» Exercise goal
Write the records out again without change. Leave the pictures behind.
▬▬▬
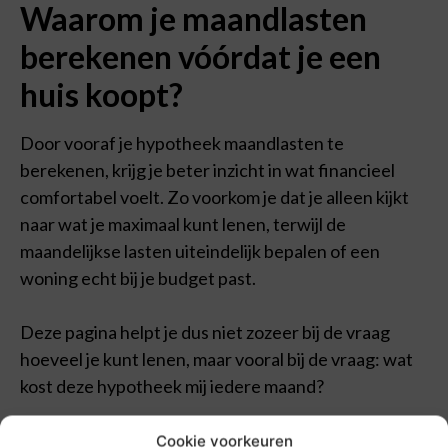
Waarom je maandlasten
berekenen vóórdat je een
huis koopt?
Door vooraf je hypotheek maandlasten te
berekenen, krijg je beter inzicht in wat financieel
comfortabel voelt. Zo voorkom je dat je alleen kijkt
naar wat je maximaal kunt lenen, terwijl de
maandelijkse lasten uiteindelijk bepalen of een
woning echt bij je budget past.
Deze pagina helpt je dus niet zozeer bij de vraag
hoeveel je kunt lenen, maar vooral bij de vraag: wat
kost deze hypotheek mij iedere maand?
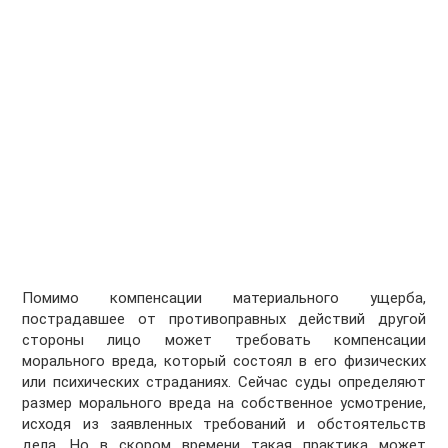
Помимо компенсации материального ущерба,
пострадавшее от противоправных действий другой
стороны лицо может требовать компенсации
морального вреда, который состоял в его физических
или психических страданиях. Сейчас суды определяют
размер морального вреда на собственное усмотрение,
исходя из заявленных требований и обстоятельств
дела. Но в скором времени такая практика может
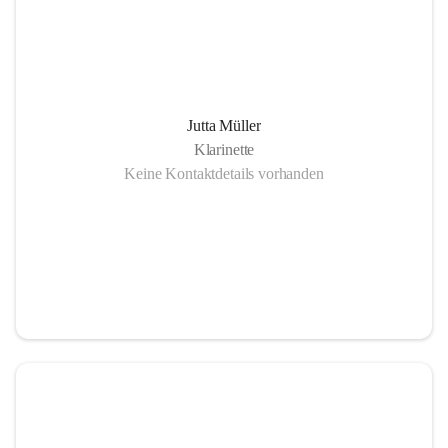
Jutta Müller
Klarinette
Keine Kontaktdetails vorhanden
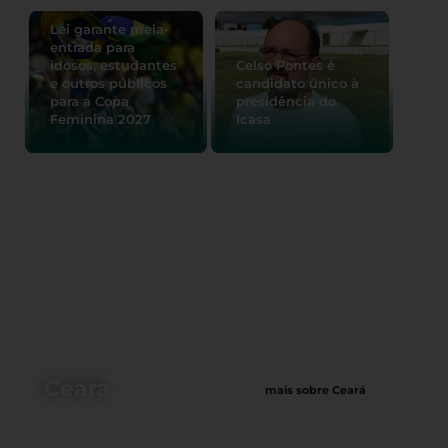
Lei garante meia-
entrada para
idosos, estudantes
Celso Pontes é
e outros públicos
candidato único à
para a Copa
presidência do
Feminina 2027
Icasa
Ceará
mais sobre Ceará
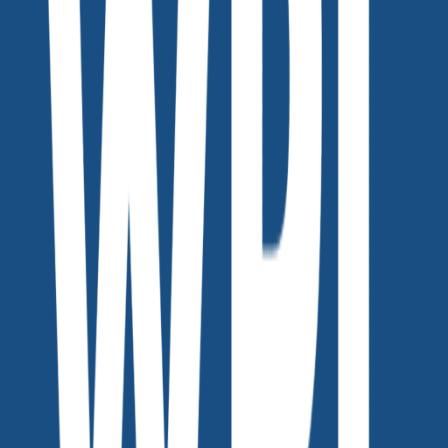
댓글을 불러오는 중...
맞춤 채용 정보
함께 보면 좋은 관련 콘텐츠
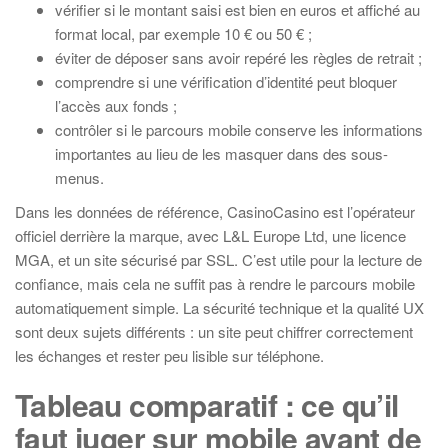
vérifier si le montant saisi est bien en euros et affiché au
format local, par exemple 10 € ou 50 € ;
éviter de déposer sans avoir repéré les règles de retrait ;
comprendre si une vérification d’identité peut bloquer
l’accès aux fonds ;
contrôler si le parcours mobile conserve les informations
importantes au lieu de les masquer dans des sous-
menus.
Dans les données de référence, CasinoCasino est l’opérateur
officiel derrière la marque, avec L&L Europe Ltd, une licence
MGA, et un site sécurisé par SSL. C’est utile pour la lecture de
confiance, mais cela ne suffit pas à rendre le parcours mobile
automatiquement simple. La sécurité technique et la qualité UX
sont deux sujets différents : un site peut chiffrer correctement
les échanges et rester peu lisible sur téléphone.
Tableau comparatif : ce qu’il
faut juger sur mobile avant de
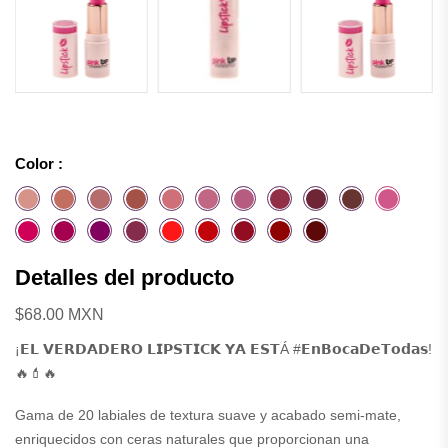
Color :
Detalles del producto
$68.00 MXN
¡𝗘𝗟 𝗩𝗘𝗥𝗗𝗔𝗗𝗘𝗥𝗢 𝗟𝗜𝗣𝗦𝗧𝗜𝗖𝗞 𝗬𝗔 𝗘𝗦𝗧Á #𝗘𝗻𝗕𝗼𝗰𝗮𝗗𝗲𝗧𝗼𝗱𝗮𝘀!
🔥💄🔥
Gama de 20 labiales de textura suave y acabado semi-mate,
enriquecidos con ceras naturales que proporcionan una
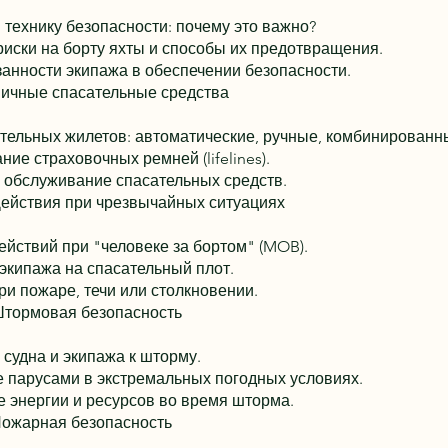
 технику безопасности: почему это важно?
иски на борту яхты и способы их предотвращения.
занности экипажа в обеспечении безопасности.
Личные спасательные средства
тельных жилетов: автоматические, ручные, комбинированн
ие страховочных ремней (lifelines).
 обслуживание спасательных средств.
Действия при чрезвычайных ситуациях
ействий при "человеке за бортом" (MOB).
экипажа на спасательный плот.
ри пожаре, течи или столкновении.
Штормовая безопасность
 судна и экипажа к шторму.
 парусами в экстремальных погодных условиях.
 энергии и ресурсов во время шторма.
Пожарная безопасность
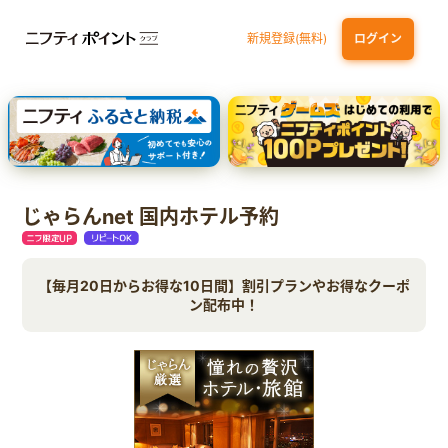
新規登録(無料)
ログイン
dカード
九州カードNEXT
JCB ORIGINAL SERIES：JCBカード S
三井住友カード ゴールド（NL）（家族カード発行）
【実質初月無料】DMM | Disney+(ディズニープラス) セットプラン
じゃらんnet 国内ホテル予約
【毎月20日からお得な10日間】割引プランやお得なクーポ
ン配布中！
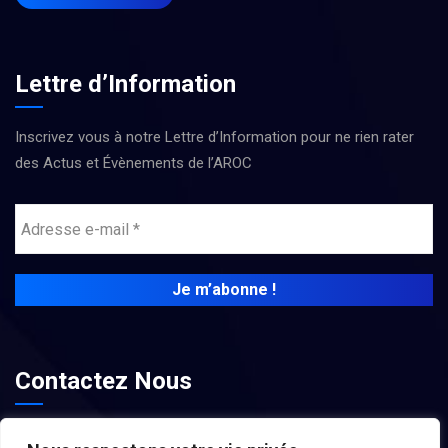
Lettre d’Information
Inscrivez vous à notre Lettre d’Information pour ne rien rater
des Actus et Évènements de l’AROC
Contactez Nous
contact@associations-aroc.fr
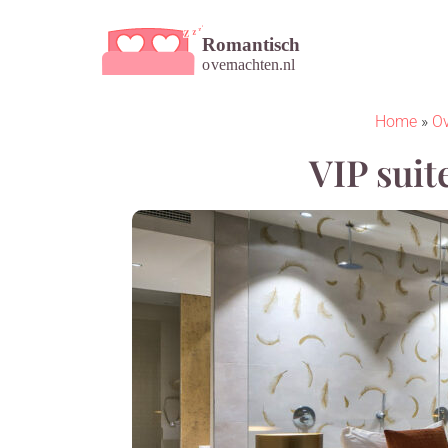
Home
»
O
VIP suit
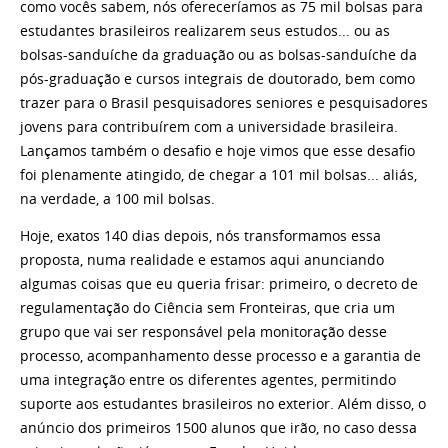
como vocês sabem, nós ofereceríamos as 75 mil bolsas para
estudantes brasileiros realizarem seus estudos... ou as
bolsas-sanduíche da graduação ou as bolsas-sanduíche da
pós-graduação e cursos integrais de doutorado, bem como
trazer para o Brasil pesquisadores seniores e pesquisadores
jovens para contribuírem com a universidade brasileira.
Lançamos também o desafio e hoje vimos que esse desafio
foi plenamente atingido, de chegar a 101 mil bolsas... aliás,
na verdade, a 100 mil bolsas.
Hoje, exatos 140 dias depois, nós transformamos essa
proposta, numa realidade e estamos aqui anunciando
algumas coisas que eu queria frisar: primeiro, o decreto de
regulamentação do Ciência sem Fronteiras, que cria um
grupo que vai ser responsável pela monitoração desse
processo, acompanhamento desse processo e a garantia de
uma integração entre os diferentes agentes, permitindo
suporte aos estudantes brasileiros no exterior. Além disso, o
anúncio dos primeiros 1500 alunos que irão, no caso dessa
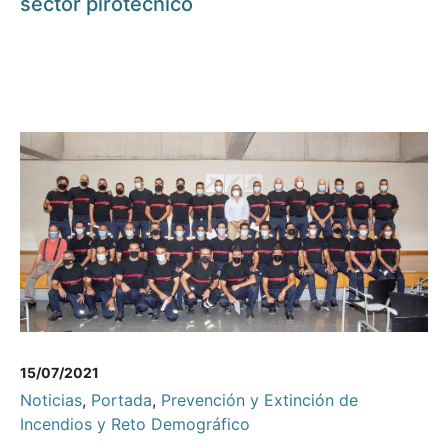
sector pirotécnico
15/07/2021
Noticias
,
Portada
,
Prevención y Extinción de
Incendios y Reto Demográfico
▬▬▬
» Response to this task
Waarom je maandlasten
berekenen vóórdat je een
huis koopt?
Door vooraf je hypotheek maandlasten te
berekenen, krijg je beter inzicht in wat financieel
comfortabel voelt. Zo voorkom je dat je alleen kijkt
naar wat je maximaal kunt lenen, terwijl de
maandelijkse lasten uiteindelijk bepalen of een
woning echt bij je budget past.
Deze pagina helpt je dus niet zozeer bij de vraag
hoeveel je kunt lenen, maar vooral bij de vraag: wat
kost deze hypotheek mij iedere maand?
Помимо компенсации материального ущерба,
пострадавшее от противоправных действий другой
стороны лицо может требовать компенсации
морального вреда, который состоял в его физических
или психических страданиях. Сейчас суды определяют
размер морального вреда на собственное усмотрение,
исходя из заявленных требований и обстоятельств
дела. Но в скором времени такая практика может
Jutta Müller
Klarinette
Keine Kontaktdetails vorhanden
Lei garante meia-
entrada para
idosos, estudantes
Celso Pontes é
e outros públicos
candidato único à
para a Copa
presidência do
Feminina 2027
Icasa
Ceará
mais sobre Ceará
댓글을 불러오는 중...
맞춤 채용 정보
함께 보면 좋은 관련 콘텐츠
vérifier si le montant saisi est bien en euros et affiché au
format local, par exemple 10 € ou 50 € ;
éviter de déposer sans avoir repéré les règles de retrait ;
comprendre si une vérification d’identité peut bloquer
l’accès aux fonds ;
contrôler si le parcours mobile conserve les informations
importantes au lieu de les masquer dans des sous-
menus.
Dans les données de référence, CasinoCasino est l’opérateur
officiel derrière la marque, avec L&L Europe Ltd, une licence
MGA, et un site sécurisé par SSL. C’est utile pour la lecture de
confiance, mais cela ne suffit pas à rendre le parcours mobile
automatiquement simple. La sécurité technique et la qualité UX
sont deux sujets différents : un site peut chiffrer correctement
les échanges et rester peu lisible sur téléphone.
Tableau comparatif : ce qu’il
faut juger sur mobile avant de
Color :
Detalles del producto
$68.00 MXN
¡𝗘𝗟 𝗩𝗘𝗥𝗗𝗔𝗗𝗘𝗥𝗢 𝗟𝗜𝗣𝗦𝗧𝗜𝗖𝗞 𝗬𝗔 𝗘𝗦𝗧Á #𝗘𝗻𝗕𝗼𝗰𝗮𝗗𝗲𝗧𝗼𝗱𝗮𝘀!
🔥💄🔥
Gama de 20 labiales de textura suave y acabado semi-mate,
enriquecidos con ceras naturales que proporcionan una
 технику безопасности: почему это важно?
иски на борту яхты и способы их предотвращения.
занности экипажа в обеспечении безопасности.
Личные спасательные средства
тельных жилетов: автоматические, ручные, комбинированн
ие страховочных ремней (lifelines).
 обслуживание спасательных средств.
Действия при чрезвычайных ситуациях
ействий при "человеке за бортом" (MOB).
экипажа на спасательный плот.
ри пожаре, течи или столкновении.
Штормовая безопасность
 судна и экипажа к шторму.
 парусами в экстремальных погодных условиях.
 энергии и ресурсов во время шторма.
Пожарная безопасность
新規登録(無料)
ログイン
dカード
九州カードNEXT
JCB ORIGINAL SERIES：JCBカード S
三井住友カード ゴールド（NL）（家族カード発行）
【実質初月無料】DMM | Disney+(ディズニープラス) セットプラン
じゃらんnet 国内ホテル予約
【毎月20日からお得な10日間】割引プランやお得なクーポ
ン配布中！
Lettre d’Information
Inscrivez vous à notre Lettre d’Information pour ne rien rater
des Actus et Évènements de l’AROC
Contactez Nous
contact@associations-aroc.fr
Home
»
O
VIP suit
como vocês sabem, nós ofereceríamos as 75 mil bolsas para
estudantes brasileiros realizarem seus estudos... ou as
bolsas-sanduíche da graduação ou as bolsas-sanduíche da
pós-graduação e cursos integrais de doutorado, bem como
trazer para o Brasil pesquisadores seniores e pesquisadores
jovens para contribuírem com a universidade brasileira.
Lançamos também o desafio e hoje vimos que esse desafio
foi plenamente atingido, de chegar a 101 mil bolsas... aliás,
na verdade, a 100 mil bolsas.
Hoje, exatos 140 dias depois, nós transformamos essa
proposta, numa realidade e estamos aqui anunciando
algumas coisas que eu queria frisar: primeiro, o decreto de
regulamentação do Ciência sem Fronteiras, que cria um
grupo que vai ser responsável pela monitoração desse
processo, acompanhamento desse processo e a garantia de
uma integração entre os diferentes agentes, permitindo
suporte aos estudantes brasileiros no exterior. Além disso, o
anúncio dos primeiros 1500 alunos que irão, no caso dessa
sector pirotécnico
15/07/2021
Noticias
,
Portada
,
Prevención y Extinción de
Incendios y Reto Demográfico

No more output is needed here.